Breaking: Chef Doesn’t Care About Saving World

If you do a Google Image search for “Chef Saves World” (because why wouldn’t you?), you’ll find pictures of people like Jamie Oliver (often dressed up like a vegetable), René Redzepi, Ferran Adrià, and Mario Batali (huh?). Who you won’t find a picture of is Thomas Keller, because he’s not interested in saving the world. As reported recently in the New York Times:

‘Chefs’ obligation to help save the planet? A lofty idea, they [Keller and Spanish chef Andoni Luis Aduriz] agreed, but the priority is creating great, brilliant food.

“With the relatively small number of people I feed, is it really my responsibility to worry about carbon footprint?” Mr.

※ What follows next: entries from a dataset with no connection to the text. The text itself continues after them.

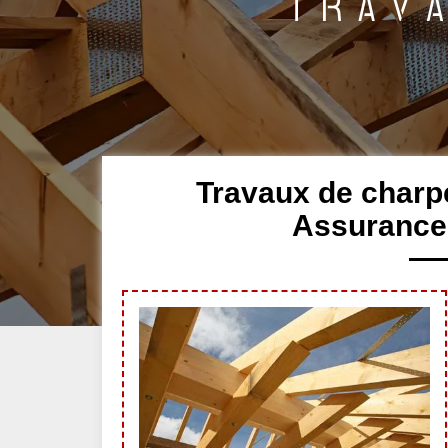
Travaux de charp
Assurance 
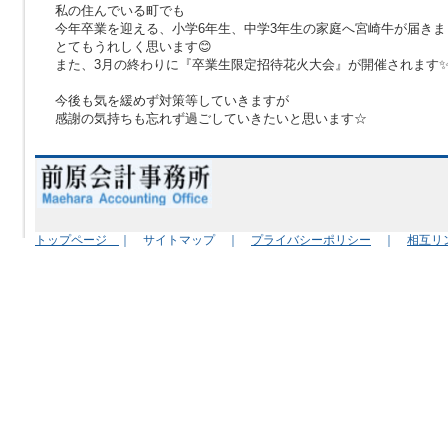
私の住んでいる町でも
今年卒業を迎える、小学6年生、中学3年生の家庭へ宮崎牛が届きま
とてもうれしく思います😊
また、3月の終わりに『卒業生限定招待花火大会』が開催されます✨
今後も気を緩めず対策等していきますが
感謝の気持ちも忘れず過ごしていきたいと思います☆
トップページ
｜ サイトマップ ｜
プライバシーポリシー
｜
相互リ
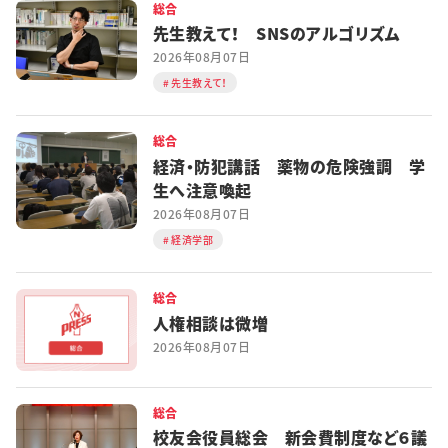
総合
先生教えて！ SNSのアルゴリズム
2026年08月07日
先生教えて！
総合
経済・防犯講話 薬物の危険強調 学
生へ注意喚起
2026年08月07日
経済学部
総合
人権相談は微増
2026年08月07日
総合
校友会役員総会 新会費制度など６議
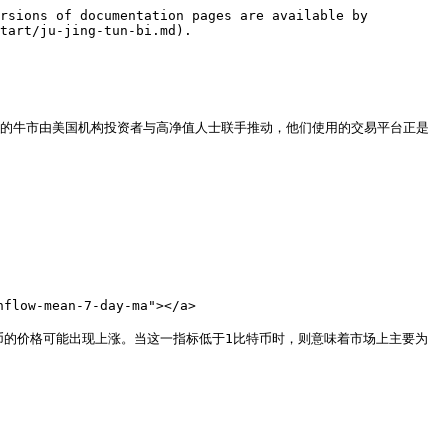
rsions of documentation pages are available by 
tart/ju-jing-tun-bi.md).

20年的牛市由美国机构投资者与高净值人士联手推动，他们使用的交易平台正是
ow-mean-7-day-ma"></a>

币的价格可能出现上涨。当这一指标低于1比特币时，则意味着市场上主要为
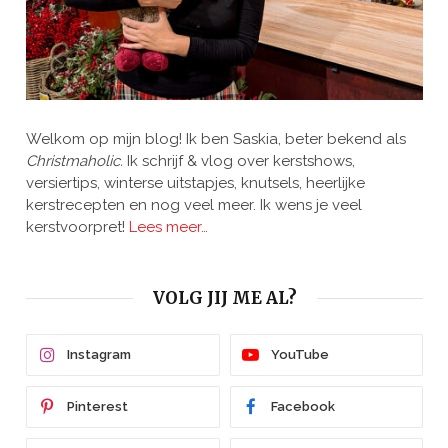
Welkom op mijn blog! Ik ben Saskia, beter bekend als
Christmaholic.
Ik schrijf & vlog over kerstshows,
versiertips, winterse uitstapjes, knutsels, heerlijke
kerstrecepten en nog veel meer. Ik wens je veel
kerstvoorpret!
Lees meer…
VOLG JIJ ME AL?
Instagram
YouTube
Pinterest
Facebook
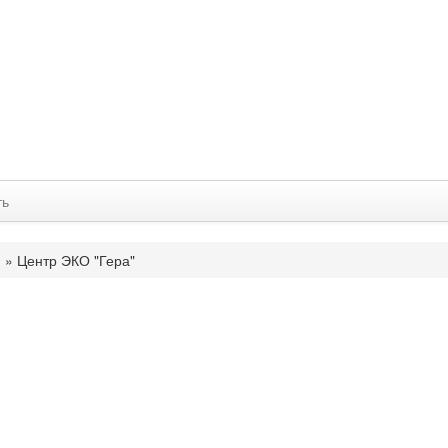
ть
и
»
Центр ЭКО "Гера"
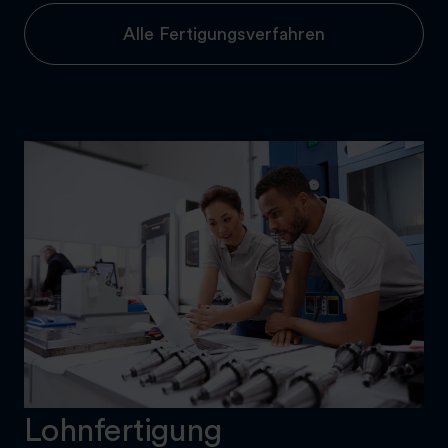
Alle Fertigungsverfahren
Lohnfertigung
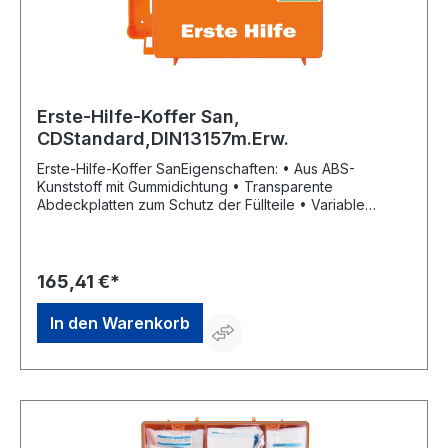
Erste-Hilfe-Koffer San,
CDStandard,DIN13157m.Erw.
Erste-Hilfe-Koffer SanEigenschaften: • Aus ABS-
Kunststoff mit Gummidichtung • Transparente
Abdeckplatten zum Schutz der Füllteile • Variable
Inneneinteilung durch Trennstege • Plombiervorrichtung
mit Sicherheitsplombe • Wandhalterung mit 90°-Stopp-
Arretierung • Siebdruckbeschriftung und
Farbpiktogramm Inhalt: gemäß DIN 13157 Maße: B 310 x H
165,41 €*
210 x T 130 mm Farbe: orangeHersteller: W. Söhngen
GmbH, Platter Str. 84, 65232 Taunusstein, DE,
In den Warenkorb
+4961288730, info@soehngen.com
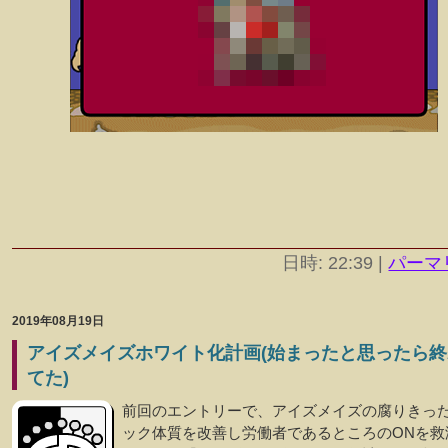
日時: 22:39
|
パーマ
2019年08月19日
アイズメイズホワイト化計画(始まったと思ったら終
てた)
前回のエントリーで、アイズメイズの腐りきっ
ック体質を改善し労働者であるところのONを救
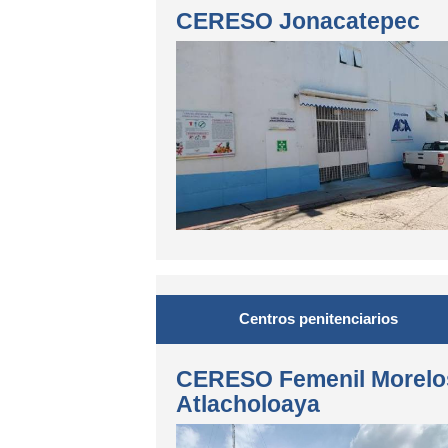
CERESO Jonacatepec
Centros penitenciarios
CERESO Femenil Morelo
Atlacholoaya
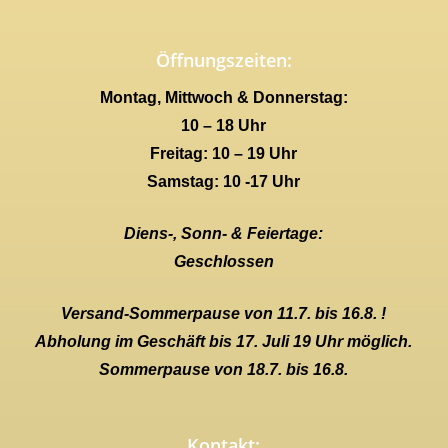
Öffnungszeiten:
Montag, Mittwoch & Donnerstag:
10 – 18 Uhr
Freitag: 10 – 19 Uhr
Samstag: 10 -17 Uhr
Diens-, Sonn- & Feiertage:
Geschlossen
Versand-Sommerpause von 11.7. bis 16.8. !
Abholung im Geschäft bis 17. Juli 19 Uhr möglich.
Sommerpause von 18.7. bis 16.8.
Kontakt:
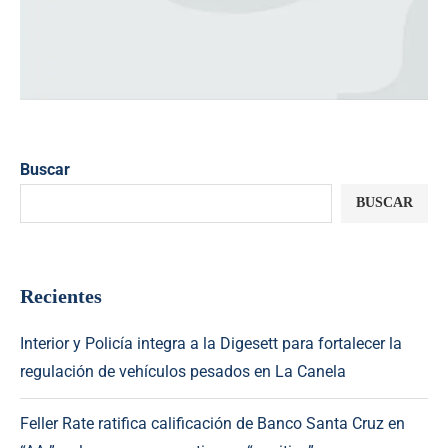
Buscar
BUSCAR
Recientes
Interior y Policía integra a la Digesett para fortalecer la
regulación de vehículos pesados en La Canela
Feller Rate ratifica calificación de Banco Santa Cruz en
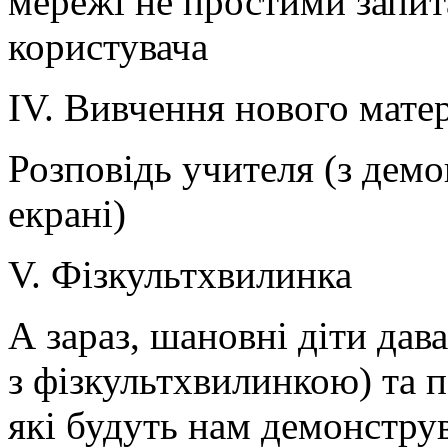
мережі не простими запит
користувача
IV. Вивчення нового мате
Розповідь учителя (з демо
екрані)
V. Фізкультхвилинка
А зараз, шановні діти дав
з фізкультхвилинкою) та п
які будуть нам демонструв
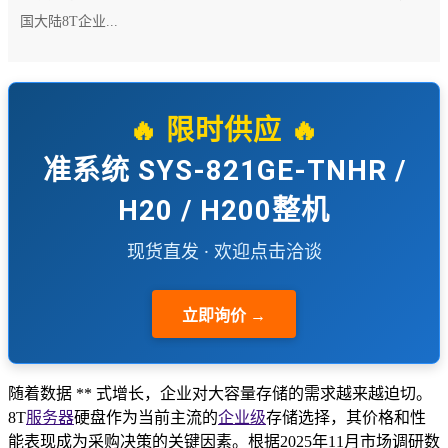
国大陆8T企业...
🔥 限时供应 🔥
准系统 SYS-821GE-TNHR /
H20 / H200整机
现货直发 · 欢迎点击洽谈
立即询价 →
随着数据 ** 式增长，企业对大容量存储的需求越来越迫切。
8T
服务器
硬盘作为当前主流的
企业级
存储选择，其价格和性
能表现成为采购决策的关键因素。根据2025年11月市场调研数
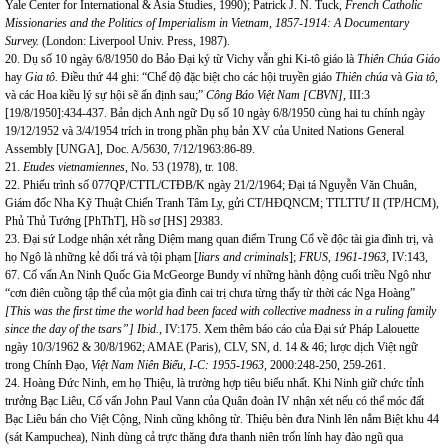
Yale Center for International & Asia Studies, 1990); Patrick J. N. Tuck,
French Catholic
Missionaries and the Politics of Imperialism in Vietnam, 1857-1914: A Documentary
Survey.
(London: Liverpool Univ. Press, 1987).
20. Dụ số 10 ngày 6/8/1950 do Bảo Đại ký từ
Vichy
vẫn ghi Ki-tô giáo là
Thiên Chúa Giáo
hay
Gia tô.
Điều thứ 44 ghi: “Chế độ đặc biệt cho các hội truyền giáo
Thiên chúa
và
Gia tô,
và các Hoa kiều lý sự hội sẽ ấn định sau;”
Công Báo Việt
Nam
[CBVN],
III:3
[19/8/1950]:434-437. Bản dịch Anh ngữ Dụ số 10 ngày 6/8/1950 cùng hai tu chính ngày
19/12/1952 và 3/4/1954 trích in trong phần phụ bản XV của United Nations General
Assembly [UNGA], Doc. A/5630, 7/12/1963:86-89.
21.
Etudes vietnamiennes,
No. 53 (1978), tr. 108.
22. Phiếu trình số 077QP/CTTL/CTĐB/K ngày 21/2/1964; Đại tá Nguyễn Văn Chuân,
Giám đốc Nha Kỹ Thuật Chiến Tranh Tâm Ly, gửi CT/HĐQNCM; TTLTTƯ II (TP/HCM),
Phủ Thủ Tướng [PhThT], Hồ sơ [HS] 29383.
23. Đại sứ Lodge nhận xét rằng Diệm mang quan điểm Trung Cổ về độc tài gia đình trị, và
họ Ngô là những kẻ dối trá và tội phạm [
liars and criminals
];
FRUS, 1961-1963,
IV:143,
67. Cố vấn An Ninh Quốc Gia McGeorge Bundy ví những hành động cuối triều Ngô như
“cơn điên cuồng tập thể của một gia đình cai trị chưa từng thấy từ thời các Nga Hoàng”
[This was the first time the world had been faced with collective madness in a ruling family
since the day of the tsars”]
Ibid.,
IV:175. Xem thêm báo cáo của Đại sứ Pháp Lalouette
ngày 10/3/1962 & 30/8/1962; AMAE (Paris), CLV, SN, d. 14 & 46; lược dịch Việt ngữ
trong Chính Đạo,
Việt
Nam
Niên Biểu, I-C: 1955-1963,
2000:248-250, 259-261.
24. Hoàng Đức Ninh, em họ Thiệu, là trường hợp tiêu biểu nhất. Khi Ninh giữ chức tỉnh
trưởng Bạc Liêu, Cố vấn John Paul Vann của Quân đoàn IV nhận xét nếu có thể móc đất
Bạc Liêu bán cho Việt Cộng, Ninh cũng không từ. Thiệu bèn đưa Ninh lên nắm Biệt khu 44
(sát
Kampuchea
), Ninh dùng cả trực thăng đưa thanh niên trốn lính hay đào ngũ qua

Keller asked. “The world’s governments should be worrying about carbon footprint.”

Both he and Mr. Aduriz view the goal of haute cuisine as a seamless fusion of pleasure and art. But more radically, they are united in the belief that their responsibility as chefs is primarily to create breathtakingly delicious and beautiful food — not, as some of their colleagues think, to provide a livelihood for farmers near their restaurants, to preserve traditional culinary arts or to stop the spread of global warming.’

Radical indeed that chefs should care more about the food they prepare than about the future of 7 billion people – of which not even 0.1% are actually relevant to their livelihoods. So, cue righteous indignation. Here’s Nick Wiseman in the Huffington Post, where he notes his great disappointment in Keller, his ‘personal hero’:

‘Dismissing the role of chefs to do anything but cook diminishes the power of the profession. Sure, restaurants just serve food. But a chef, translated literally from its French root, leads. Mr. Keller is within his rights to leave his “chef jacket” at the door of his kitchens, but the issues linked to how he makes his living are too important. As an essential building block of life, food is linked to national security, public health, economic development, environmental protection, cultural preservation. Read Michael Pollan’s letter to the Farmer in Chief to see how inextricably linked food is to the fabric of this country. So for Mr. Keller to limit the role of chefs to just cooking great food marginalizes a profession he has vaulted to celebrity.’

I’ve now read this paragraph several times, and it still dazzles me with its absurdity. There are all these dots, but they just don’t connect. Chef = leader. Check. Leader of his kitchen, non? Food is linked to national security (!) and public health. Indeed. But hardly the food that comes out of the kitchen at Keller’s Per Se (check here if you want to know what a Per Se meal looks like. Go poke your eyeball if you want to know how it probably feels to pay for a meal at Per Se). Oh, because Michael Pollan said so! Er, not falling for that one. The profession that Keller ‘vaulted to celebrity’? Er, no.

I haven’t eaten at Per Se (or The French Laundry) and probably never will. I have tasted food from his cookbooks, and yes, his brownies are kick-ass (as is his outrageously good whipped brie). But apart from that, and contrary to Mr. Wiseman’s disappointment, I have great admiration for (finally!) a chef who just goes about his business. There is probably a reason, after all, that Per Se is considered one of the best restaurants in the world, while other chefs get dressed up as vegetables.